All lines below are to be transcribed exactly.

########

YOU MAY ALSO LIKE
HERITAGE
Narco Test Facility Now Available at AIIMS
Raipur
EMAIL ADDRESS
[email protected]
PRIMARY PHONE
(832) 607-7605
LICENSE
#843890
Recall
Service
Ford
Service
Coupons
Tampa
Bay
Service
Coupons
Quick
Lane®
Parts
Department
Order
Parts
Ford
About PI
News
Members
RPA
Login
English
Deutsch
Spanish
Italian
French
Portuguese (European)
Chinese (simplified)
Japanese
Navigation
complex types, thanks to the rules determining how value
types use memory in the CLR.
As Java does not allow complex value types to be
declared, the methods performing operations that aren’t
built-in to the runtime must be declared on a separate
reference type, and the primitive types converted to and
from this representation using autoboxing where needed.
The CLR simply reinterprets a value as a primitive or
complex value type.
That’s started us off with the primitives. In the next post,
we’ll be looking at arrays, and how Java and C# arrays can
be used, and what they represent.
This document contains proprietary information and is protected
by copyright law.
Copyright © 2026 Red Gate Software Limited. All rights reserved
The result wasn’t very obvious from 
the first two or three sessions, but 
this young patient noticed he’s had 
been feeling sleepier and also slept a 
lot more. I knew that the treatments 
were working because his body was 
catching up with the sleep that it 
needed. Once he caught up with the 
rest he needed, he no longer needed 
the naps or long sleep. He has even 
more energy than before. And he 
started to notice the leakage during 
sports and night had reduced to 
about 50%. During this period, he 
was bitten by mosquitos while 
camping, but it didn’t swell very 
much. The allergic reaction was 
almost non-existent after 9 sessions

########

§ **Problem solution**:
YOU MAY ALSO LIKE
HERITAGE
Narco Test Facility Now Available at AIIMS
Raipur
EMAIL ADDRESS
[email protected]
PRIMARY PHONE
(832) 607-7605
LICENSE
#843890
Recall
Service
Ford
Service
Coupons
Tampa
Bay
Service
Coupons
Quick
Lane®
Parts
Department
Order
Parts
Ford
About PI
News
Members
RPA
Login
English
Deutsch
Spanish
Italian
French
Portuguese (European)
Chinese (simplified)
Japanese
Navigation
complex types, thanks to the rules determining how value
types use memory in the CLR.
As Java does not allow complex value types to be
declared, the methods performing operations that aren’t
built-in to the runtime must be declared on a separate
reference type, and the primitive types converted to and
from this representation using autoboxing where needed.
The CLR simply reinterprets a value as a primitive or
complex value type.
That’s started us off with the primitives. In the next post,
we’ll be looking at arrays, and how Java and C# arrays can
be used, and what they represent.
This document contains proprietary information and is protected
by copyright law.
Copyright © 2026 Red Gate Software Limited. All rights reserved
The result wasn’t very obvious from 
the first two or three sessions, but 
this young patient noticed he’s had 
been feeling sleepier and also slept a 
lot more. I knew that the treatments 
were working because his body was 
catching up with the sleep that it 
needed. Once he caught up with the 
rest he needed, he no longer needed 
the naps or long sleep. He has even 
more energy than before. And he 
started to notice the leakage during 
sports and night had reduced to 
about 50%. During this period, he 
was bitten by mosquitos while 
camping, but it didn’t swell very 
much. The allergic reaction was 
almost non-existent after 9 sessions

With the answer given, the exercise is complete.